There are a lot of ways to weather your model car. Whether you choose to apply rust, paint, or some trashy upholstery in it, you are sure to give your model car a very unique and impressive appearance.

  • Paint your model car. A good way of making your model car appear weathered is to make it look like its paint is already chipping. You can start by applying an undercoat, preferably a silver metallic paint to replicate steel then let it dry. Paint the car with your preferred color but leave some areas lightly coated or do not paint some parts at all, particularly the dented portions or areas where you would like to create your "chips." Make sure that you have wiped your car clean with a dust rag before painting to prevent rough finishes that can affect its over -all appearance.
  • Apply rust. Prepare your rust or ink mixture by mixing equal parts of red and brown ink with water. Blend it well to prevent the mixture from separating which might cause you to have thick paint spots when you apply it to your car. Slightly dip the tip of your paintbrush into the mixture and lightly apply to the parts where you want the rust to start.
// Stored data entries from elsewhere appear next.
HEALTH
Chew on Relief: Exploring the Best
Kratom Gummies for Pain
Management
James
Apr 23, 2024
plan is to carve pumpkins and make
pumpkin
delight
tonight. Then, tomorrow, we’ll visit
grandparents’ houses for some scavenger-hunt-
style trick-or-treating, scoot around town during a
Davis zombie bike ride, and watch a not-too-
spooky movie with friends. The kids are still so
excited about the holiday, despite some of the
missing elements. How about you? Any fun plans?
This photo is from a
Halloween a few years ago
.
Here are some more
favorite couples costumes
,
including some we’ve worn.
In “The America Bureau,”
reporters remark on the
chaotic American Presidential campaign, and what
Repeat the process if you want to create a more weathered look. But be very careful in applying the mixture. Gently brush your paint and allow the ink to run into the cracks or dents to make it look more realistic.

Make sure that the ink is completely dry before applying more details to your model car. Inks that are applied thinly will usually take a couple of minutes to dry, while the thickly applied coats will take much longer. It would be better if you give your car 10 to 24 hours to dry before moving on with your custom detailing.

  • Another good option in weathering your model is to make damages in it. Use heat, a candle for example, to create bumps in the model's fenders to make it look like it was hit by another vehicle. Be extra careful in doing this procedure. When the plastic styrene of your car model starts to soften, use your pocket knife to wrinkle or dent the exposed part or the fender. You can also use and apply your ink mixture to emulate rust where you made the dents.

It takes a good amount of creativity and patience to come up with an attractive and natural weathered look for your model. Keep in mind that most of the techniques mentioned above are irreversible. Be very careful in applying the techniques outlined above to your model, especially in applying heat to make dents, or puncturing holes to the car's body. Decide and think hard about how you would like the car to look like before you start personalizing your model.